# spraytech proforce 30



## thepainterr4you (Feb 8, 2008)

looking for a sprayer for light work say about 5-10 houses a year

anyone have experiance with proforce 30


----------



## RCP (Apr 18, 2007)

Hey painter4you, how did your estimate go? I was thinking of you and our chatroom conversation during an estimate of my own today.
Never used a proforce, I have two 440s I like a lot, mostly use my bigger rigs tho.


----------



## thepainterr4you (Feb 8, 2008)

*postponed*

cleint was called into work going out there thursday 730 will let you know


----------



## plainpainter (Nov 6, 2007)

I have the proforce 33 - nice machine, does the job, As a small painting contractor I can't justify having anything larger imo.


----------



## NCPaint1 (Aug 6, 2009)

plainpainter said:


> I have the proforce 33 - nice machine, does the job, As a small painting contractor I can't justify having anything larger imo.


Dunno about the 33, but a customer brought in a Pro Force 30 that he just bought. First one ive seen...WOW what a Piece O S***. Its leaking from the foot valve already, and maybe has 5 gallons through it....maybe. Not to mention, the 18" of electrical cord attached to the pump causes it to overheat. Avoid this pump like the plague.

Oh, try calling Spraytech for assistance LMAO. They dont do anything for this pump, you have to call Wagner Consumer Group...Spraytech wont touch it, just has their label on it. Talk about wrecking your name..... :thumbsup:


----------



## mr.fixit (Aug 16, 2009)

to get tech support for those units you can call 1-800-746-6595. that will put you right into consumer products tech support, you may be on hold for 10 to 20 minutes to get answered ( they are shorthanded) but when you do get someone they know their stuff


----------



## NCPaint1 (Aug 6, 2009)

mr.fixit said:


> to get tech support for those units you can call 1-800-746-6595. that will put you right into consumer products tech support, you may be on hold for 10 to 20 minutes to get answered ( they are shorthanded) but when you do get someone they know their stuff


Yep...did that.

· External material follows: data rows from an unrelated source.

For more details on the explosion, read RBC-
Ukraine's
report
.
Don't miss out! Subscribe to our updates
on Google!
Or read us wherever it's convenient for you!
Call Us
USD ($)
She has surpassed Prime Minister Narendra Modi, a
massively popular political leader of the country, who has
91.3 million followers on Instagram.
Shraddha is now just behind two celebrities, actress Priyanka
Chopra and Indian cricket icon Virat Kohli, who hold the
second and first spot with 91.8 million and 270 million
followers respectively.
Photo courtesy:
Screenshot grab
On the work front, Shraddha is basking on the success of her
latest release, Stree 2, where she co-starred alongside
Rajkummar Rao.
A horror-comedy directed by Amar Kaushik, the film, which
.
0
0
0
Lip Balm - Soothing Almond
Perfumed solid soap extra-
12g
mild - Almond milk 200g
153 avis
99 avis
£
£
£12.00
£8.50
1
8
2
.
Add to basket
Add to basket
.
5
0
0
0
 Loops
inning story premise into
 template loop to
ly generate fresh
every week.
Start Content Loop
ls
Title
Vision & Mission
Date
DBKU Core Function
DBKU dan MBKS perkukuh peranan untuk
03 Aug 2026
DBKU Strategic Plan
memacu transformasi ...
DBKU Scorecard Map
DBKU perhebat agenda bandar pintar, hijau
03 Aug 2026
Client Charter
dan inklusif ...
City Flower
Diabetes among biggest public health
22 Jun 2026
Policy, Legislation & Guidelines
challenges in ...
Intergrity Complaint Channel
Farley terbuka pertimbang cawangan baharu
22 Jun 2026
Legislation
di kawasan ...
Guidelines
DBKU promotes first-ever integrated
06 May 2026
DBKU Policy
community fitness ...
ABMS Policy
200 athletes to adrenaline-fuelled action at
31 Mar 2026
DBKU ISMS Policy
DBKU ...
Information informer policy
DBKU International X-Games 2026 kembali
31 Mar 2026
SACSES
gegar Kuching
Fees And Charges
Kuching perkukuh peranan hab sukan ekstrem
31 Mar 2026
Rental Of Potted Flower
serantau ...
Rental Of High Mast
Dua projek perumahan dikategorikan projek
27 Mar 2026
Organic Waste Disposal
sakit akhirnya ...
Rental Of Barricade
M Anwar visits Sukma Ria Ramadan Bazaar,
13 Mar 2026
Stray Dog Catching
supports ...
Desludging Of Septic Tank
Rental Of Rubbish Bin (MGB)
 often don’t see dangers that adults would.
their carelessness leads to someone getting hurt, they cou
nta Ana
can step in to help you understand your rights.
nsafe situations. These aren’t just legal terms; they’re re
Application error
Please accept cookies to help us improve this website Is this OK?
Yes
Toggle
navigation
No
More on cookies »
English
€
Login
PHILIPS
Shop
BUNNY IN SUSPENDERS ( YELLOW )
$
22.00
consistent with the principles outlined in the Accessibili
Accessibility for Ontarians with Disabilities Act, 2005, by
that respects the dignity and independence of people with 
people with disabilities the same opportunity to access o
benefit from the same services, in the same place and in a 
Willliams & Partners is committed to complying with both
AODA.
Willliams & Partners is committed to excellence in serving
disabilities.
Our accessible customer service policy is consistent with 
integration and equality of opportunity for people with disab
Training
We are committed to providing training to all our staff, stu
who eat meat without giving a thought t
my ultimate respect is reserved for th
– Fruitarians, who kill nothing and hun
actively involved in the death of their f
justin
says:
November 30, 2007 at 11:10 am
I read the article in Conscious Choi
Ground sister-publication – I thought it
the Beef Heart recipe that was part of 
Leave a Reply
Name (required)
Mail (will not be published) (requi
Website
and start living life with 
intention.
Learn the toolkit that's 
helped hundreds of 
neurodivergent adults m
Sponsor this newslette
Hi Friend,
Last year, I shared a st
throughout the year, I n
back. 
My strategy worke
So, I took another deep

My conclusion; return it to the store, or find the nearest dumpster.


----------



## Workaholic (Apr 17, 2007)

You can find a nice used 440 or 395 for roughly the same price as that unit. That unit is marketed towards homeowners sold out of places like Sam's Club and Lowes. That particular unit is kind of weak and the biggest problem with those types of units are that they don't last or hold up like a professional spray rig. They may work fine for 50 houses or even years but many of them won't.


----------



## ewingpainting.net (Jun 2, 2008)

I wonder if the OP is still in the market for one being this thread is going on 4 years.


----------



## Workaholic (Apr 17, 2007)

ewingpainting.net said:


> I wonder if the OP is still in the market for one being this thread is going on 4 years.


lmao. I missed it 
My advice still stands for anyone wanting to purchase a HO type spray rig.


----------



## NCPaint1 (Aug 6, 2009)

Workaholic said:


> lmao. I missed it
> My advice still stands for anyone wanting to purchase a HO type spray rig.

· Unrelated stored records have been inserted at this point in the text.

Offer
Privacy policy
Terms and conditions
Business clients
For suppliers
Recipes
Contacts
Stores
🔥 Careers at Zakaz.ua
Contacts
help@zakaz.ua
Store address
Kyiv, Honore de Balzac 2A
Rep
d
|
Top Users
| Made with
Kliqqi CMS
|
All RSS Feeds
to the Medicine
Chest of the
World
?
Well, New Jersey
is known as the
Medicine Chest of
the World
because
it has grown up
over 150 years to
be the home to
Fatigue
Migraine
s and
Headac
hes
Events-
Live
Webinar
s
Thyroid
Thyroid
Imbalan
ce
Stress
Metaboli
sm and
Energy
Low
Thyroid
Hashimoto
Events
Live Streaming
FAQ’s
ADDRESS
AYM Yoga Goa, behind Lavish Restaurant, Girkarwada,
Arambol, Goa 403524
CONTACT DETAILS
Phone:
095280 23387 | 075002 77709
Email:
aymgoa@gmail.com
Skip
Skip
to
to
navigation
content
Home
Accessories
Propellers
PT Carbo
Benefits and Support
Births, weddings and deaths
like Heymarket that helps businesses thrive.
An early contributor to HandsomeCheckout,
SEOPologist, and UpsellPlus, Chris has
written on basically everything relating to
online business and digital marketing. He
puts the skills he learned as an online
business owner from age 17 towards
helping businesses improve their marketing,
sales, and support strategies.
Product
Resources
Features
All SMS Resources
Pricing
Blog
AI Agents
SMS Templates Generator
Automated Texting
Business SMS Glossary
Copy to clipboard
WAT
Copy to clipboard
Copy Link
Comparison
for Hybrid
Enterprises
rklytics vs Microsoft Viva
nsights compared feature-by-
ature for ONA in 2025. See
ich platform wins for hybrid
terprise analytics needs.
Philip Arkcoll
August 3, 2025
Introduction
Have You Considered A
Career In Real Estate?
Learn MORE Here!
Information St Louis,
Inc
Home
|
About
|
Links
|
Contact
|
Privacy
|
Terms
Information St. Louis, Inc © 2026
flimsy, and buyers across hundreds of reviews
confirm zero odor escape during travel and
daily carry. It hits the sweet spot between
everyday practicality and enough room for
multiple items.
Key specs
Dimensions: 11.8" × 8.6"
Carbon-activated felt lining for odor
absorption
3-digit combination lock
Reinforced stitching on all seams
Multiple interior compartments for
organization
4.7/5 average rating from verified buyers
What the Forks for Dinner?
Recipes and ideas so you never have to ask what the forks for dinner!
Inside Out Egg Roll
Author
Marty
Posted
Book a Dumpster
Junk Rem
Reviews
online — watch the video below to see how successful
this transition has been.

This post came up first when I was trying to figure out where to call on this thing. I figured I'd post what a dung pile it is. They use cheap rubber o-rings to seal 3000psi....not good. People should avoid this one. Titan/Spraytech makes some decent pumps, this isn't one of them....even for an entry level contractor or DIY'er. There are better ones out there in the same price range.

I think the best part was when I was talking to the techs. Had to remove a section to check on another rubber o-ring. Unfortunately no wrench that I own is slim enough to fit where it needs to between a set of threads....the tech tells me to go buy a set of aircraft wrenches. YEAH, ill drop that kinda coin to fix a $200 spray rig ( and I use the term "spray rig" lightly ) Customer just bought the unit and had the receipt ...I said "good, return it".


----------



## aaron61 (Apr 29, 2007)

Lmfao


----------



## Chad_C (May 11, 2011)

Wagner hasnt sold that unit since 2009. Proforce was a "private label" unit for SW of the same units sold at Lowes.


----------